14 April 2008

Getting Bored with Liturgical "Same Old, Same Old"?

The Church's liturgy provides a nice, healthy balance between "repetition is the mother of learning" (the ordinaries) and "variety is the spice of life" (the propers). But still some of us claim to get bored with the "same old, same old" from week to week (even though not every element is the same every week!). I usually just say something like this: "Getting bored with God's Word in the liturgy? I guess you need to pay attention to what's being said and done."

Pr. Christopher Hall, over at "This Side of the Pulpit" says it this way:
Find yourself growing bored with the liturgy?

Is it getting stale, saying the same things week after week?

Does every Sunday service seem the same?

Desire something a little different, you know, to mix it up a little bit?

There is a certain cure for this ennui: pay attention to what you are saying, and what is being said to you.
Thanks, Chris! Well said, indeed.


  1. Boredom comes from not being truly aware of Christ's Presence.

  2. I used to be in that "getting bored" group. I think that there is room for some contemporary-style music in the service once in awhile. However the doctrine is the most important part of the service meaning all parts of the historic liturgy needs to be present. That's what I see lacking at my congregation in the one "contemporary" service we have. Of course including some hymns once in awhile in that service instead of all "praise" songs would be nice too.

    Perhaps a meeting to discuss is in order ...

  3. Thanks for your comments, Brad.

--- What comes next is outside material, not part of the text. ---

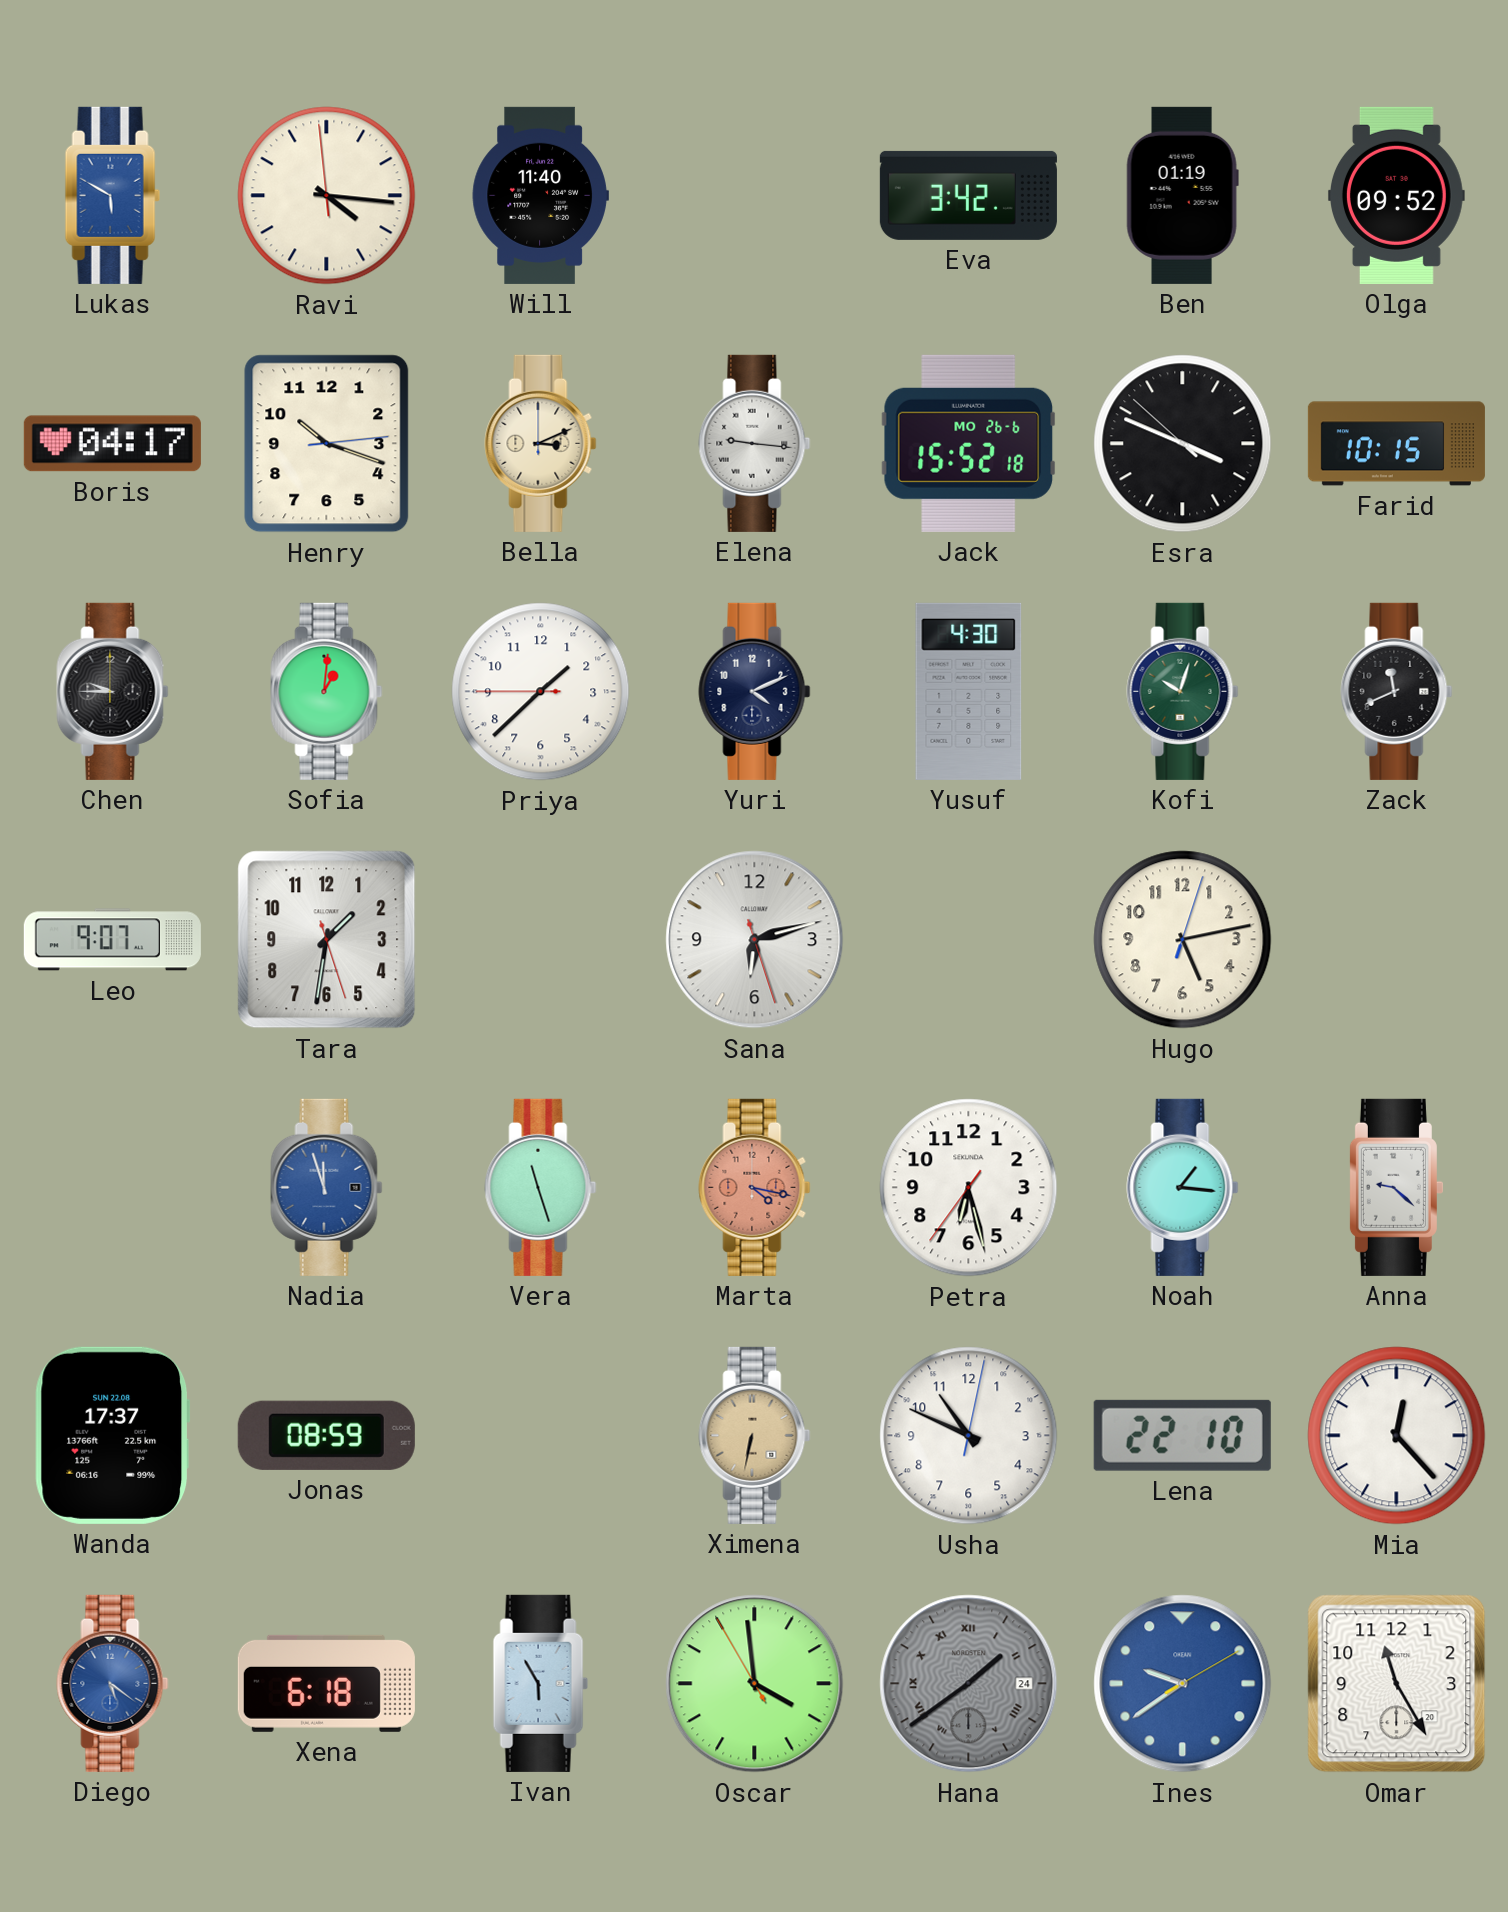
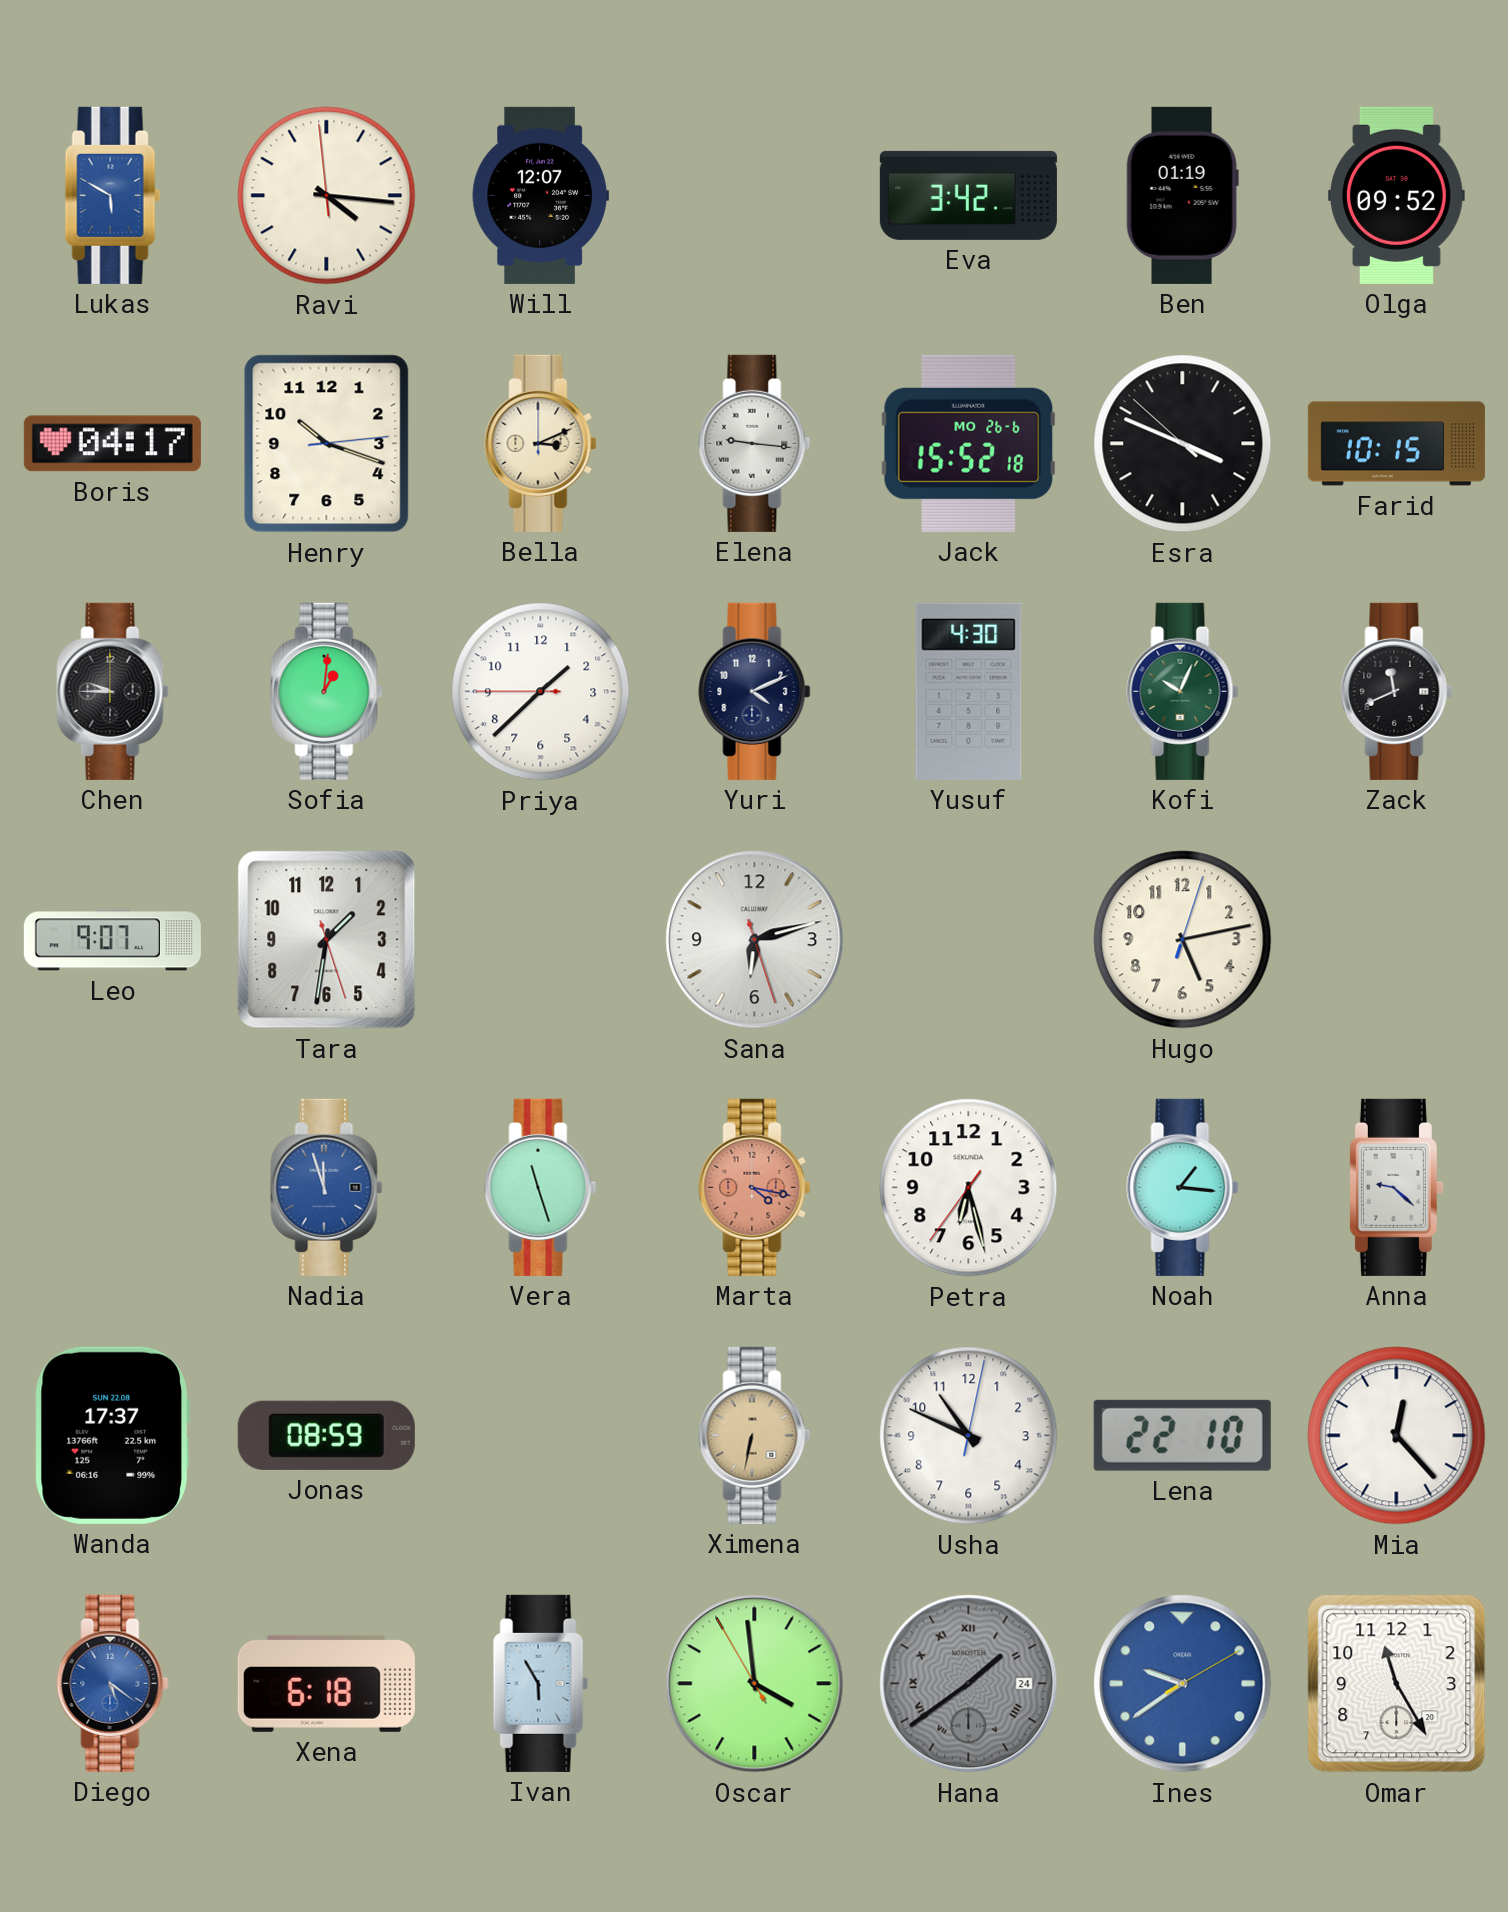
Will: 11:40 -> 12:07
Kofi: 10:03 -> 10:04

You mentioned "some contemporary-style music." That is certainly one of the focal points of the whole worship debate. By way of general comment (not critical at all), we really do need to ask: What does it - "contemporary-style music" - mean? One person's "contemporary" is 60s style music, while another person's is 90's style. What often passes for contemporary is actually quite old by current music trends (radio, pop-music, etc.). So - and again, I'm not being critical of you, Brad - I would maintain that we need to find more helpful, more specific terms.

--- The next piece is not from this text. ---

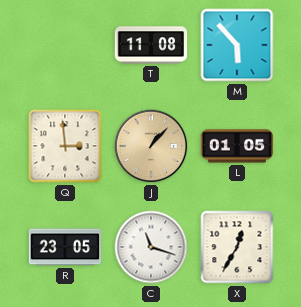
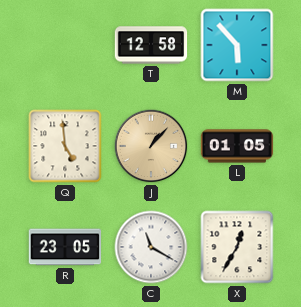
T: 11:08 -> 12:58
Q: 2:59 -> 4:59
C: 11:18 -> 11:20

    I could go on in different angles from this, but I'd best leave it at that right now.

    Thanks again for your comments.

  4. I would certainly agree that "contemporary-style music" is rather general. Perhaps another way to say would be inclusion of Christian "praise and worship" not included in the hymnals. Although I've also found myself thinking that those songs don't have a place either. But I think the key is still using the entire historic liturgy.

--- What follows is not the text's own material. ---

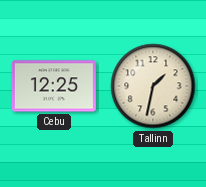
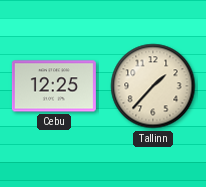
Tallinn: 1:32 -> 1:37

    Perhaps that's the silver-lining of the "Issues etc" cancellation - it's caused me to start re-thinking my position on exactly what worship is. That's where the benefit of your blog and others has come in. It's made me question the direction of Synod leadership wants to take the LCMS. And become concerned at the same time as a lay person who has wondered many times over the years if I'm being directed towards ministry work.

    But now this comment has gone in many directions.

  5. If you're bored at worship, then you aren't there for the right reason.

  6. I think while most of the boredom is definitely the fault of the sinner in the pew, it is definitely left to the pastor to teach what is going on so that they, as A.T. puts it, become aware of Christ's presence.

    Those who say they don't "get anything out of" liturgical worship are using their feelings to judge and usually are not trained to understand the implication of the Word being God in worship.

  7. Good point, Dan. I would also add that if one pays attention to what is being said and done in the liturgy--it does teach itself, in a way--then one will certainly appreciate the truth that Christ is indeed among us. So, the pastor's task is always to teach and train, both by word and by example.